Necessidade de apoiar cerco contra o fumo
O que se espera do Governo é que, efetivamente, vá fechando cada vez mais o cerco contra o tabaco. Medida como esta de proibir os fumódromos - ainda um projeto de lei - é eficaz e se aprovada resultará em grande benefício, porque no mínimo livrará os não-fumantes do malefício causado pela fumaça, mais nociva que o próprio vício dos que fumam e tragam.
Conforme nota publicada ontem neste Jornal, esses recintos destinados a fumantes, dentro de empresas e instituições, parecem estar com os dias contados. O plano é proibir também o uso de cigarro, charuto e cachimbo em espaços coletivos públicos e privados.

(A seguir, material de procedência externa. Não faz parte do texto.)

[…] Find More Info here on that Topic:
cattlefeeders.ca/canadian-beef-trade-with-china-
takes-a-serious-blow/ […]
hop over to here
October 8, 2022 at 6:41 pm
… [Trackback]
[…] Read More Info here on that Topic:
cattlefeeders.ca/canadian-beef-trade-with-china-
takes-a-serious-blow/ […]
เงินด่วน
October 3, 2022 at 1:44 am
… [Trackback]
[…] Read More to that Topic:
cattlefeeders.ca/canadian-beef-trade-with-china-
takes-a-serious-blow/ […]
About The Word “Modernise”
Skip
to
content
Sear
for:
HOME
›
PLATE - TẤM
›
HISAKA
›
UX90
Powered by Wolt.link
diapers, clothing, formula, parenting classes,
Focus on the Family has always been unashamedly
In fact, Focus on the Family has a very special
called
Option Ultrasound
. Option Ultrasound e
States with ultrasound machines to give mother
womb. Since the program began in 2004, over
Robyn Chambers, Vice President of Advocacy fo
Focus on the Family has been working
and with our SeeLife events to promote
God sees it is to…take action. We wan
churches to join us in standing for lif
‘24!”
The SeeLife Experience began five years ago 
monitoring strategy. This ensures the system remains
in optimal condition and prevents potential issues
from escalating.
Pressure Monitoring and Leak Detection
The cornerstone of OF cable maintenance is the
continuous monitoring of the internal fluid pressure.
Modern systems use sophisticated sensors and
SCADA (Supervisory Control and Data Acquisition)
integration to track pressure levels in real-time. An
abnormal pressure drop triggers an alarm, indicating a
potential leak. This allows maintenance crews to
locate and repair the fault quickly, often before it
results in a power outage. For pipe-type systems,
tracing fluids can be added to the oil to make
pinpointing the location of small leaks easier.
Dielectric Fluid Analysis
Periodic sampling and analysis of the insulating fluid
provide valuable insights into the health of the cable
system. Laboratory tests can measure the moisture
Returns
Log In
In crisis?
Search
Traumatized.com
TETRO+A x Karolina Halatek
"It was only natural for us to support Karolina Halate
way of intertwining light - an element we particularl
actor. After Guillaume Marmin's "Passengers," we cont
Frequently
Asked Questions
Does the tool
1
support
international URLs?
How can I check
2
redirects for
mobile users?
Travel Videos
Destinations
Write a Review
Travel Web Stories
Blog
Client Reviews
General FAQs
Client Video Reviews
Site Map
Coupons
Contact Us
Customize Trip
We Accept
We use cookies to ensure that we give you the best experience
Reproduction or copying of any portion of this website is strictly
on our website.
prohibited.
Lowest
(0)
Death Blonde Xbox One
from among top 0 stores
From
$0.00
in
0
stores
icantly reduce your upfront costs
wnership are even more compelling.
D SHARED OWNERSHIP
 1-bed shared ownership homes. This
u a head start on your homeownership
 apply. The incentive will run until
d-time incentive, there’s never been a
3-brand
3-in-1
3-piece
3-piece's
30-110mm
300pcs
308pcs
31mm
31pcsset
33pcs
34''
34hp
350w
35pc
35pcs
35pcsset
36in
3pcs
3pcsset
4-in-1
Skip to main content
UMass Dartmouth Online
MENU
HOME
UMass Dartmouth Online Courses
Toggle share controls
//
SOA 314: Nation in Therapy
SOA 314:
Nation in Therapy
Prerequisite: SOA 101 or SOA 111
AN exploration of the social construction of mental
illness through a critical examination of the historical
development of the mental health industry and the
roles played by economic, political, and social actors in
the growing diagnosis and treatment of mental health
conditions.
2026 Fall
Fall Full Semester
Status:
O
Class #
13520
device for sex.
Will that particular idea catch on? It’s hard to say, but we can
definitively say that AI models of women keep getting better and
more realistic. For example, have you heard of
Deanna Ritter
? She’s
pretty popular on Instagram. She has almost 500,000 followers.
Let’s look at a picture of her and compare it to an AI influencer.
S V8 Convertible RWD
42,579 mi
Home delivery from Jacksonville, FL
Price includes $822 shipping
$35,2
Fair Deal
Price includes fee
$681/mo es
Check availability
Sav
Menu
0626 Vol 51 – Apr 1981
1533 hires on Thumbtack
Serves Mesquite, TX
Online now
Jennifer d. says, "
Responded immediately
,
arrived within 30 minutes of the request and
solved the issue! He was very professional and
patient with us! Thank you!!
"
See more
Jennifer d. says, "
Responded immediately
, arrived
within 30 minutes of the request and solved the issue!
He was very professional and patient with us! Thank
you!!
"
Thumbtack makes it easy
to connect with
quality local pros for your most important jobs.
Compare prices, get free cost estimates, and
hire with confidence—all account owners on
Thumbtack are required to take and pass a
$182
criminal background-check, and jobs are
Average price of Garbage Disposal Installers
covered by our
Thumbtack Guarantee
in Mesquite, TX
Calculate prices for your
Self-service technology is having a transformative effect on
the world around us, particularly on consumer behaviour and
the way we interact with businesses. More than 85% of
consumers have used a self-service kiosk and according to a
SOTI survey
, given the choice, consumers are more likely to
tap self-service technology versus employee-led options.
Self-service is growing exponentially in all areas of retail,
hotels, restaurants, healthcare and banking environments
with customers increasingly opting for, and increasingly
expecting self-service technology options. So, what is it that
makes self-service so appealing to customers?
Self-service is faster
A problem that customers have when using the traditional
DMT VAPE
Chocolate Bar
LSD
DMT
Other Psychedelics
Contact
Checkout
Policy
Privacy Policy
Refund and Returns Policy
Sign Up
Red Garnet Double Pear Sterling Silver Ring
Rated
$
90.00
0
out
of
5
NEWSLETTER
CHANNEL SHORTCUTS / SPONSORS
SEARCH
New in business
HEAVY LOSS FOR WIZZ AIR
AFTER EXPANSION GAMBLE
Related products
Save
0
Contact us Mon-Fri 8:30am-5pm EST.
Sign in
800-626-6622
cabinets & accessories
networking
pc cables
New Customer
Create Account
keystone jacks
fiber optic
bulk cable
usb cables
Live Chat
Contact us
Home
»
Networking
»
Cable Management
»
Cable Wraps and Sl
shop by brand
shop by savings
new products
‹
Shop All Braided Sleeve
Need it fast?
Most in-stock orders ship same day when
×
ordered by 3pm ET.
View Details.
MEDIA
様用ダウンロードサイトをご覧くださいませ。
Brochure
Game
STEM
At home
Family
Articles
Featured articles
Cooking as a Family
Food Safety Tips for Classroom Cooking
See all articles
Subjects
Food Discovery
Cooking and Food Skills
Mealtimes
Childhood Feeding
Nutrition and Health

A proposta abrange a proibição em bares, restaurantes e casas de shows, e isto significará a mudança de hábitos, resultando na melhoria do ar nesses ambientes e acima de tudo na prevalência do respeito àqueles que não fumam e sofrem pelo vício alheio. A medida já vinha tardando, e acredita-se que seja implantada, pois só os insensatos poderão ser contra. Mesmo fumantes inveterados, que declaram não conseguir abandonar essa dependência, admitem que o fumo lhes causa grande mal, assim como aos circunstantes, e não são contrários às leis restritivas.
Conclui-se que os mais conscientes, mesmo que escravos do fumo, devem considerar-se como doentes por conta do vício e necessitando de cura. Da mesma forma que os que se envolvem com o consumo de drogas e que têm grande dificuldade de abandonar esse mal. O fumo é uma questão de saúde pública, ademais por representar um alto custo social (que todos pagam) com tratamentos como o câncer daí decorrente, atrofias, invalidez para o trabalho, mortes. A Organização Mundial da Saúde mostra a estarrecedora estatística: 5,4 milhões morrem por ano, no mundo, em conseqüência dos malefícios do tabaco.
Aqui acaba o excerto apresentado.